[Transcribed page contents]

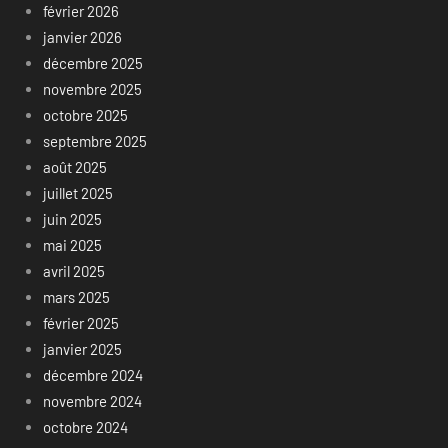
février 2026
janvier 2026
décembre 2025
novembre 2025
octobre 2025
septembre 2025
août 2025
juillet 2025
juin 2025
mai 2025
avril 2025
mars 2025
février 2025
janvier 2025
décembre 2024
novembre 2024
octobre 2024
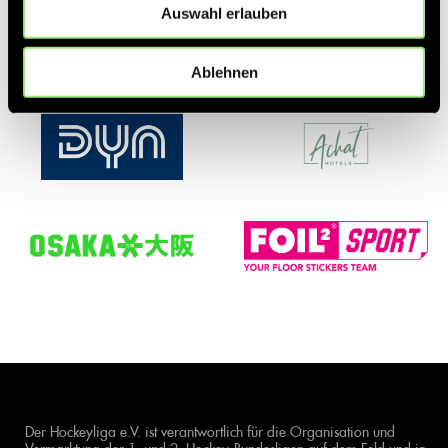
Auswahl erlauben
Ablehnen
Der Hockeyliga e.V. ist verantwortlich für die Organisation und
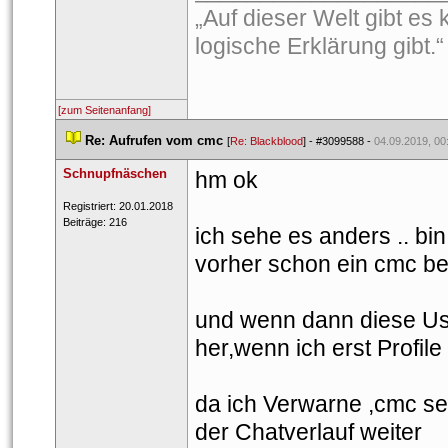
„Auf dieser Welt gibt es 
logische Erklärung gibt
[zum Seitenanfang]
 
Re: Aufrufen vom cmc
 
 [
Re: Blackblood
] - 
#3099588
 - 
04.09.2019, 00
Schnupfnäschen
hm ok
 Registriert: 20.01.2018 
 Beiträge: 216 
ich sehe es anders .. bin
vorher schon ein cmc 
und wenn dann diese Use
her,wenn ich erst Profil
da ich Verwarne ,cmc setz
der Chatverlauf weiter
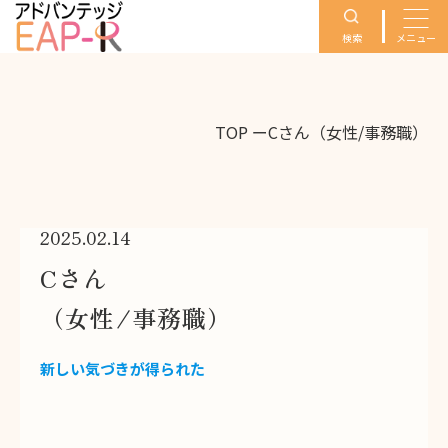
検索
メニュー
TOP
ー
Cさん（女性/事務職）
2025.02.14
Cさん
（女性/事務職）
新しい気づきが得られた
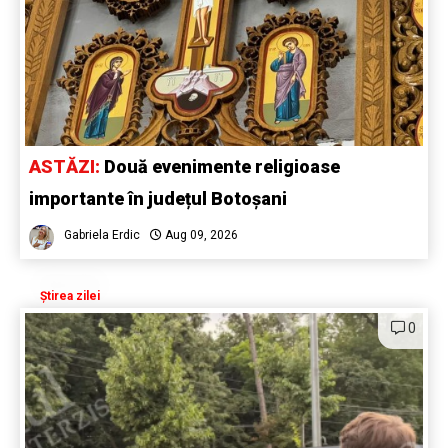
ASTĂZI:
Două evenimente religioase
importante în județul Botoșani
Gabriela Erdic
Aug 09, 2026
Știrea zilei
0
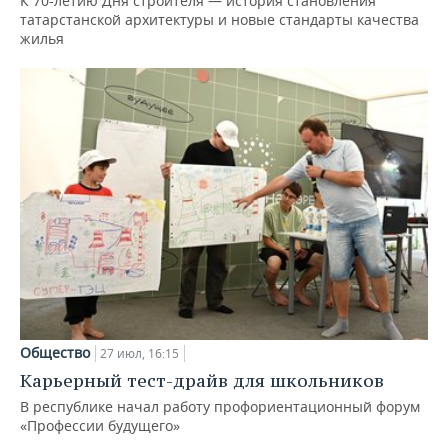
К 70-летию Дня строителя — история становления
татарстанской архитектуры и новые стандарты качества
жилья
Общество
27 июл, 16:15
Карьерный тест-драйв для школьников
В республике начал работу профориентационный форум
«Профессии будущего»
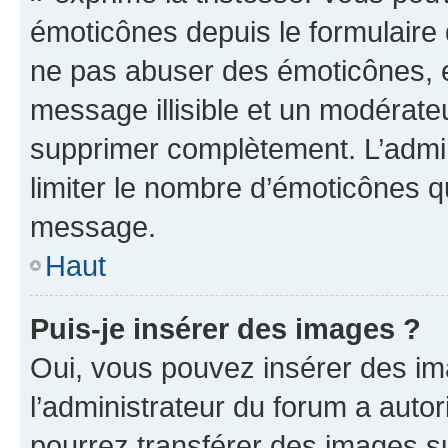
émoticônes depuis le formulaire
ne pas abuser des émoticônes, 
message illisible et un modérateu
supprimer complètement. L’admi
limiter le nombre d’émoticônes q
message.
Haut
Puis-je insérer des images ?
Oui, vous pouvez insérer des i
l’administrateur du forum a autori
pourrez transférer des images su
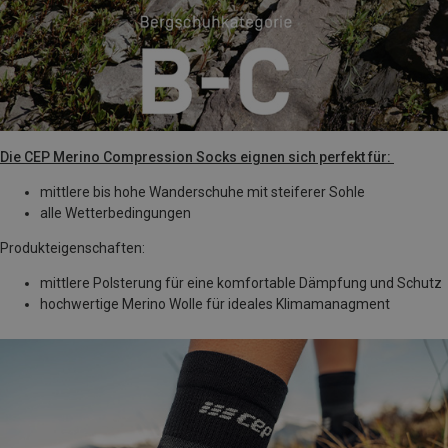
Die CEP Merino Compression Socks eignen sich perfekt für:
mittlere bis hohe Wanderschuhe mit steiferer Sohle
alle Wetterbedingungen
Produkteigenschaften:
mittlere Polsterung für eine komfortable Dämpfung und Schutz
hochwertige Merino Wolle für ideales Klimamanagment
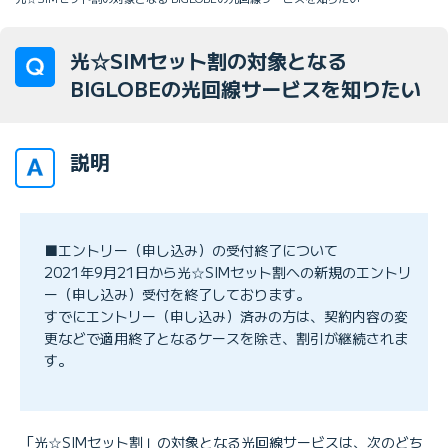
光☆SIMセット割の対象となる
BIGLOBEの光回線サービスを知りたい
説明
■エントリー（申し込み）の受付終了について
2021年9月21日から光☆SIMセット割への新規のエントリ
ー（申し込み）受付を終了しております。
すでにエントリー（申し込み）済みの方は、契約内容の変
更などで適用終了となるケースを除き、割引が継続されま
す。
「光☆SIMセット割」の対象となる光回線サービスは、次のどち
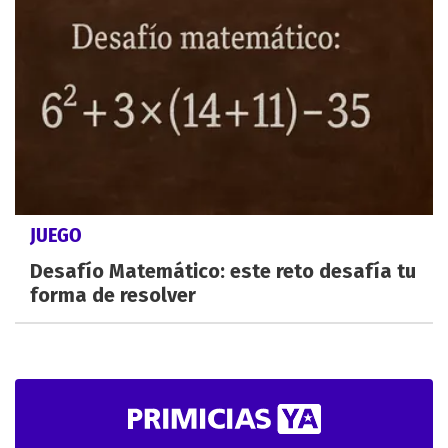
JUEGO
Desafío Matemático: este reto desafía tu
forma de resolver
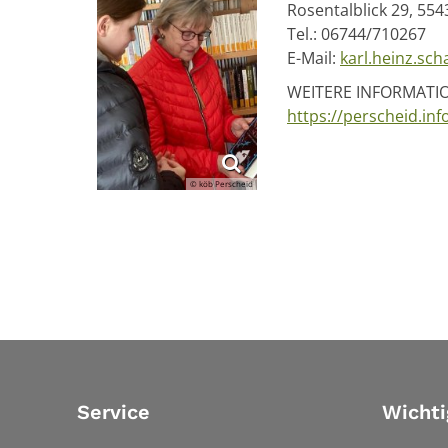
Rosentalblick 29, 55
Tel.: 06744/710267
E-Mail:
karl.heinz.sch
WEITERE INFORMATI
https://perscheid.inf
© köb Perscheid
Service
Wichti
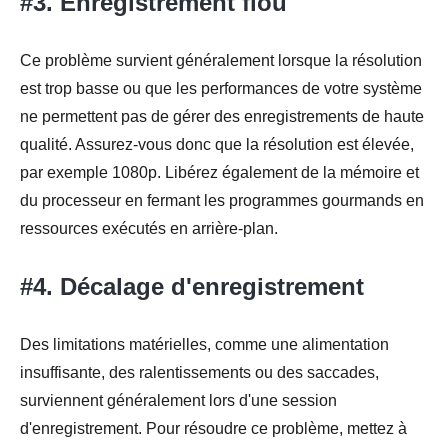
#3. Enregistrement flou
Ce problème survient généralement lorsque la résolution
est trop basse ou que les performances de votre système
ne permettent pas de gérer des enregistrements de haute
qualité. Assurez-vous donc que la résolution est élevée,
par exemple 1080p. Libérez également de la mémoire et
du processeur en fermant les programmes gourmands en
ressources exécutés en arrière-plan.
#4. Décalage d'enregistrement
Des limitations matérielles, comme une alimentation
insuffisante, des ralentissements ou des saccades,
surviennent généralement lors d'une session
d'enregistrement. Pour résoudre ce problème, mettez à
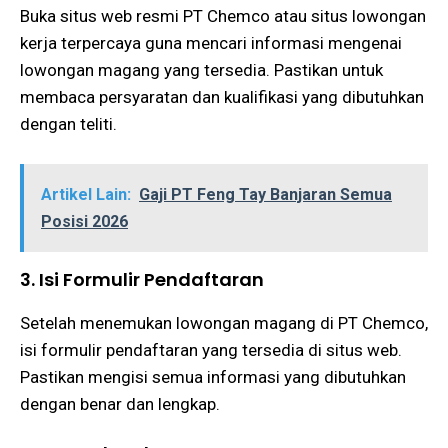
Buka situs web resmi PT Chemco atau situs lowongan
kerja terpercaya guna mencari informasi mengenai
lowongan magang yang tersedia. Pastikan untuk
membaca persyaratan dan kualifikasi yang dibutuhkan
dengan teliti​.
Artikel Lain:
Gaji PT Feng Tay Banjaran Semua
Posisi 2026
3. Isi Formulir Pendaftaran
Setelah menemukan lowongan magang di PT Chemco,
isi formulir pendaftaran yang tersedia di situs web.
Pastikan mengisi semua informasi yang dibutuhkan
dengan benar dan lengkap​​.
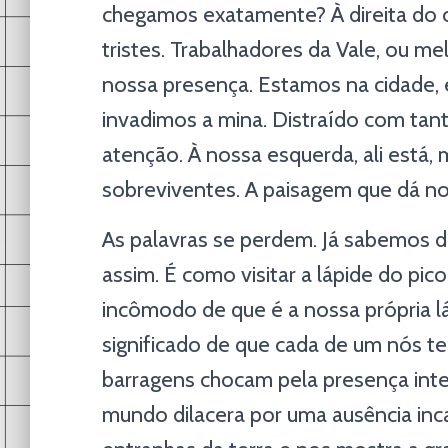
chegamos exatamente? À direita do ca
tristes. Trabalhadores da Vale, ou me
nossa presença. Estamos na cidade, 
invadimos a mina. Distraído com tant
atenção. À nossa esquerda, ali está
sobreviventes. A paisagem que dá n
As palavras se perdem. Já sabemos d
assim. É como visitar a lápide do pi
incômodo de que é a nossa própria 
significado de que cada de um nós t
barragens chocam pela presença inte
mundo dilacera por uma ausência inc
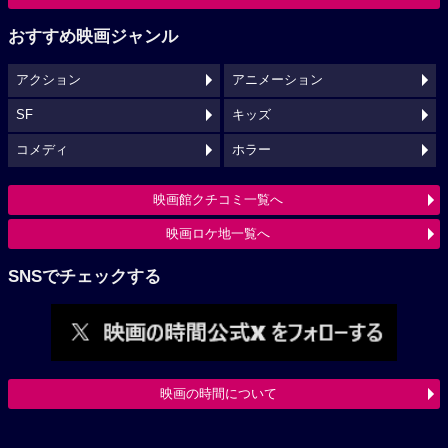
おすすめ映画ジャンル
アクション
アニメーション
SF
キッズ
コメディ
ホラー
映画館クチコミ一覧へ
映画ロケ地一覧へ
SNSでチェックする
映画の時間について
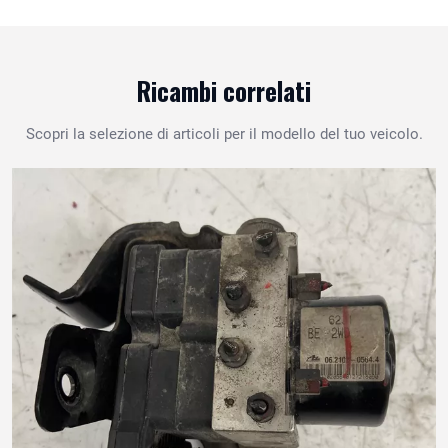
Ricambi correlati
Scopri la selezione di articoli per il modello del tuo veicolo.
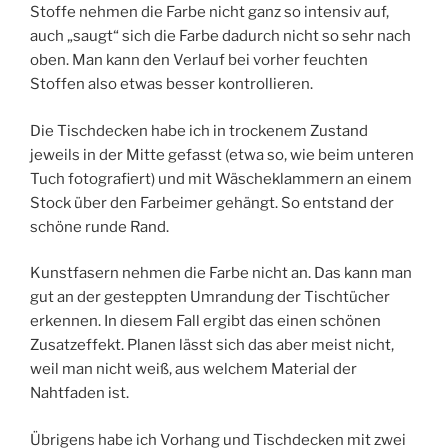
Stoffe nehmen die Farbe nicht ganz so intensiv auf,
auch „saugt“ sich die Farbe dadurch nicht so sehr nach
oben. Man kann den Verlauf bei vorher feuchten
Stoffen also etwas besser kontrollieren.
Die Tischdecken habe ich in trockenem Zustand
jeweils in der Mitte gefasst (etwa so, wie beim unteren
Tuch fotografiert) und mit Wäscheklammern an einem
Stock über den Farbeimer gehängt. So entstand der
schöne runde Rand.
Kunstfasern nehmen die Farbe nicht an. Das kann man
gut an der gesteppten Umrandung der Tischtücher
erkennen. In diesem Fall ergibt das einen schönen
Zusatzeffekt. Planen lässt sich das aber meist nicht,
weil man nicht weiß, aus welchem Material der
Nahtfaden ist.
Übrigens habe ich Vorhang und Tischdecken mit zwei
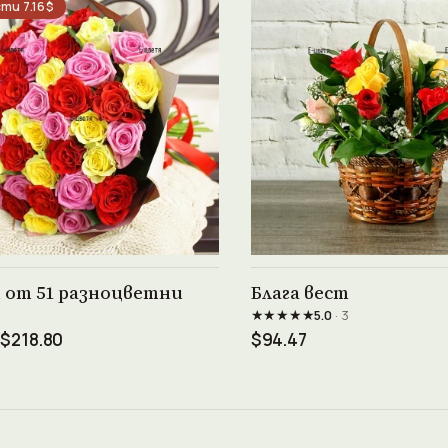
ти 7.16$
Виж продукта →
Виж продукта →
 от 51 разноцветни
Блага вест
★★★★★
5.0
· 3
$218.80
$94.47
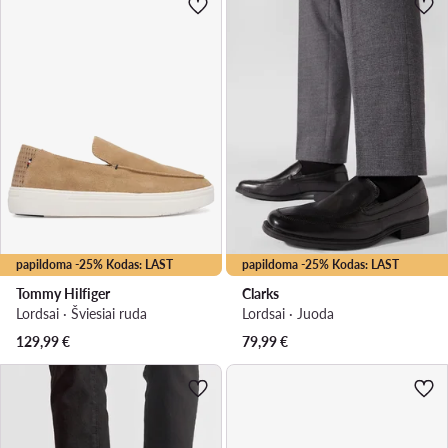
papildoma -25% Kodas: LAST
papildoma -25% Kodas: LAST
Tommy Hilfiger
Clarks
Lordsai · Šviesiai ruda
Lordsai · Juoda
129,99
€
79,99
€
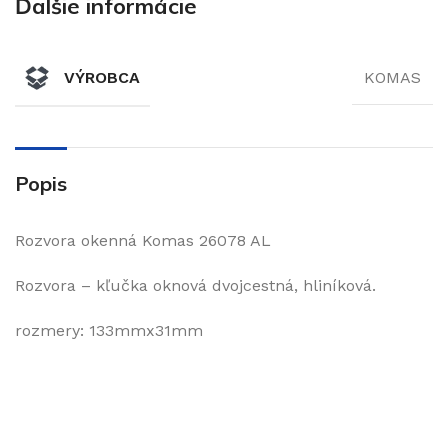
Ďalšie informácie
VÝROBCA
KOMAS
Popis
Rozvora okenná Komas 26078 AL
Rozvora – kľučka oknová dvojcestná, hliníková.
rozmery: 133mmx31mm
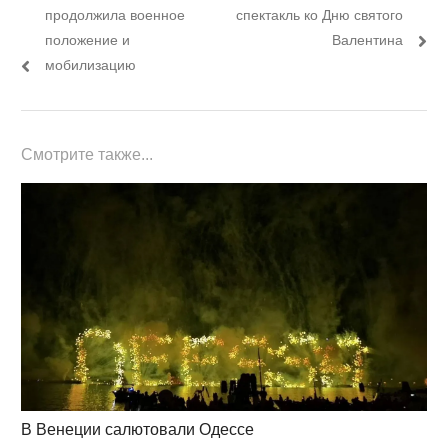
по
пост:
пост:
продолжила военное
спектакль ко Дню святого
записям
положение и
Валентина
мобилизацию
Смотрите также...
В Венеции салютовали Одессе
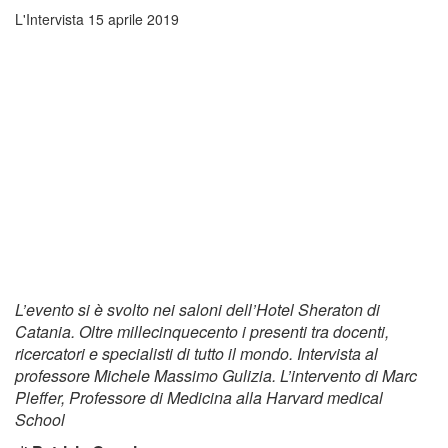
L'Intervista
15 aprile 2019
L’evento si è svolto nei saloni dell’Hotel Sheraton di
Catania. Oltre millecinquecento i presenti tra docenti,
ricercatori e specialisti di tutto il mondo. Intervista al
professore Michele Massimo Gulizia. L’intervento di Marc
Pleffer, Professore di Medicina alla Harvard medical
School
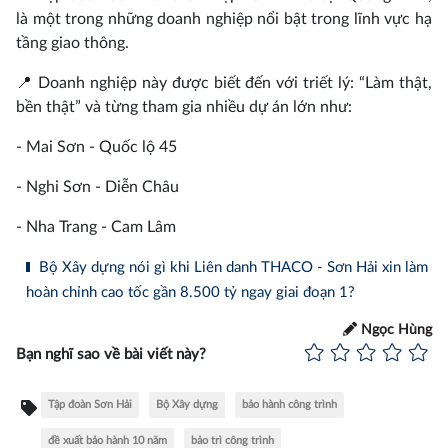
là một trong những doanh nghiệp nổi bật trong lĩnh vực hạ
tầng giao thông.
📍 Doanh nghiệp này được biết đến với triết lý: “Làm thật,
bền thật” và từng tham gia nhiều dự án lớn như:
- Mai Sơn - Quốc lộ 45
- Nghi Sơn - Diễn Châu
- Nha Trang - Cam Lâm
Bộ Xây dựng nói gì khi Liên danh THACO - Sơn Hải xin làm
hoàn chỉnh cao tốc gần 8.500 tỷ ngay giai đoạn 1?
Ngọc Hùng
Bạn nghĩ sao về bài viết này?
Tập đoàn Sơn Hải
Bộ Xây dựng
bảo hành công trình
đề xuất bảo hành 10 năm
bảo trì công trình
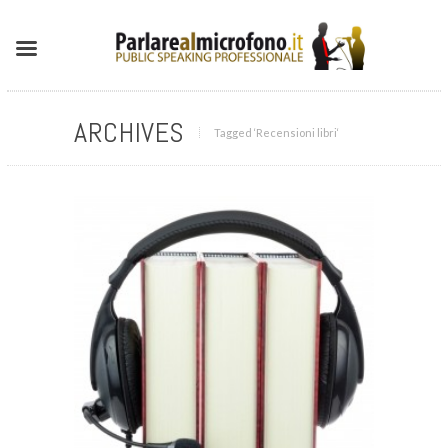
ARCHIVES
Tagged ‘Recensioni libri‘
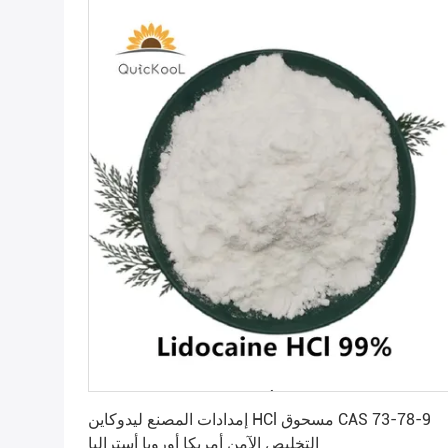
احصل على أفضل سعر
إمدادات المصنع ليدوكاين HCl مسحوق CAS 73-78-9
التخليص الآمن أمريكا أوروبا أستراليا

**EXERCISE DIRECTIONS**
Exactly as written above, retype the lines starting at the one holding "erkennen. In diesem" and ending at the one holding "Ďalšie informácie", both included, but not the pictures.

**EXERCISE RESPONSE**
erkennen. In diesem Fall ergibt das einen schönen
Zusatzeffekt. Planen lässt sich das aber meist nicht,
weil man nicht weiß, aus welchem Material der
Nahtfaden ist.
Übrigens habe ich Vorhang und Tischdecken mit zwei
ти 7.16$
Виж продукта →
Виж продукта →
 от 51 разноцветни
Блага вест
★★★★★
5.0
· 3
$218.80
$94.47
papildoma -25% Kodas: LAST
papildoma -25% Kodas: LAST
Tommy Hilfiger
Clarks
Lordsai · Šviesiai ruda
Lordsai · Juoda
129,99
€
79,99
€
Ďalšie informácie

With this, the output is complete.